== Brief ==
In the material below, find every line containing the string "Painting" and return it.

== Exercise material ==
===

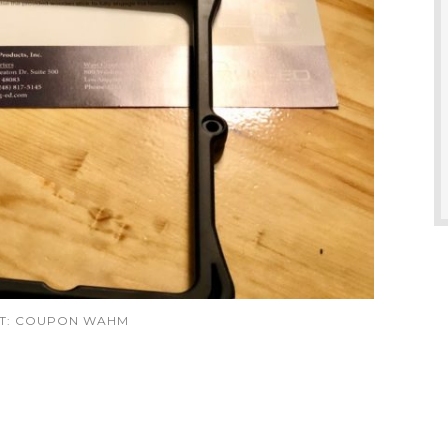
IT: COUPON WAHM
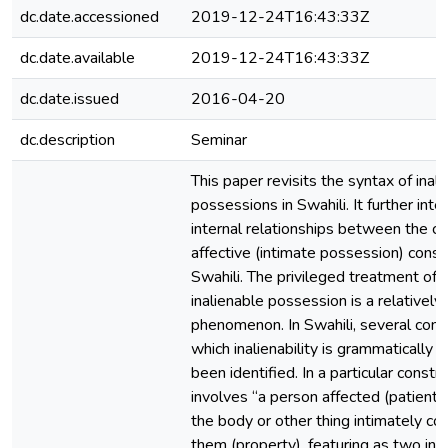
dc.date.accessioned
2019-12-24T16:43:33Z
dc.date.available
2019-12-24T16:43:33Z
dc.date.issued
2016-04-20
dc.description
Seminar
This paper revisits the syntax of inal
possessions in Swahili. It further int
internal relationships between the co
affective (intimate possession) constr
Swahili. The privileged treatment of 
inalienable possession is a relatively 
phenomenon. In Swahili, several const
which inalienability is grammatically
been identified. In a particular constr
involves “a person affected (patient) 
the body or other thing intimately c
them (property), featuring as two in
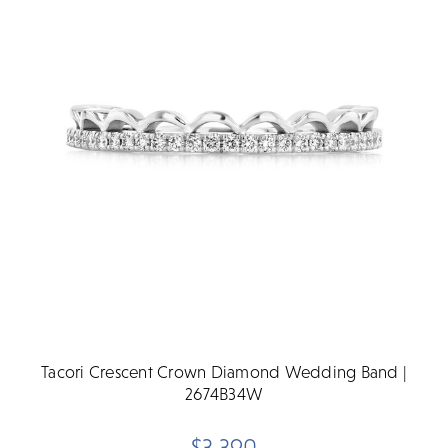
Tacori Crescent Crown Diamond Wedding Band |
2674B34W
$3,390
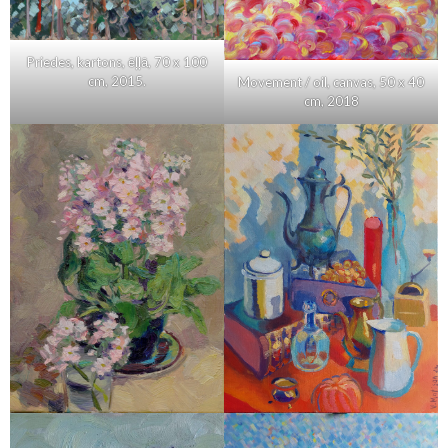
Priedes, kartons, ēļļā, 70 x 100
cm, 2015.
Movement / oil, canvas, 50 x 40
cm, 2018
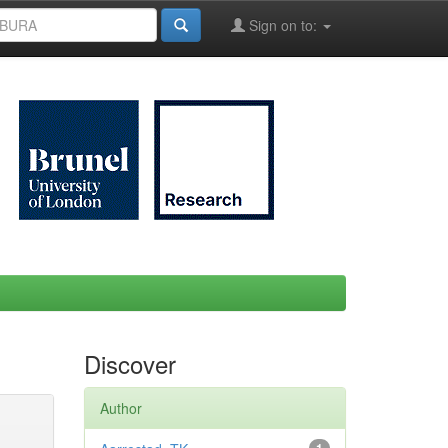
Sign on to:
Discover
Author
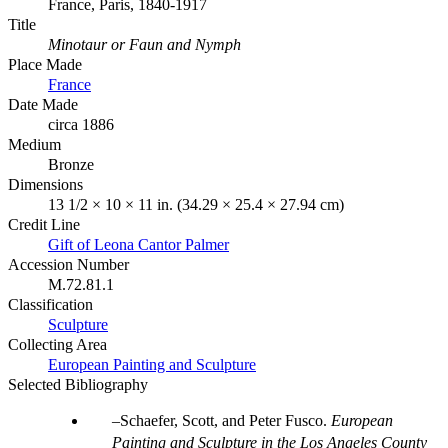
France, Paris, 1840-1917
Title
Minotaur or Faun and Nymph
Place Made
France
Date Made
circa 1886
Medium
Bronze
Dimensions
13 1/2 × 10 × 11 in. (34.29 × 25.4 × 27.94 cm)
Credit Line
Gift of Leona Cantor Palmer
Accession Number
M.72.81.1
Classification
Sculpture
Collecting Area
European Painting and Sculpture
Selected Bibliography
Schaefer, Scott, and Peter Fusco.
European
Painting and Sculpture in the Los Angeles County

===

== Solution for this task ==
European Painting and Sculpture
Painting and Sculpture in the Los Angeles County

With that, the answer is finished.